(Saved data entries)
-=-=-=-=-

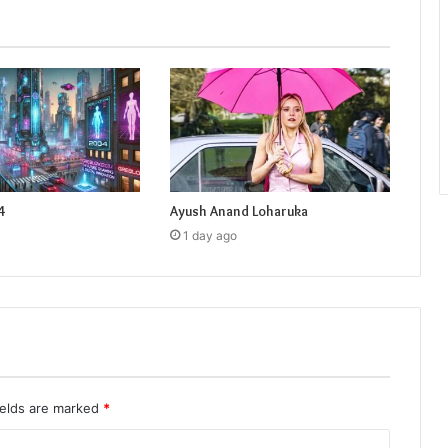
4
Ayush Anand Loharuka
1 day ago
ields are marked
*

-=-=-=-=-

== TASK STATEMENT ==
Your reply must match the data above line for line, except that it holds no pictures.

== ANSWER TO THE EXERCISE ==
4
Ayush Anand Loharuka
1 day ago
ields are marked
*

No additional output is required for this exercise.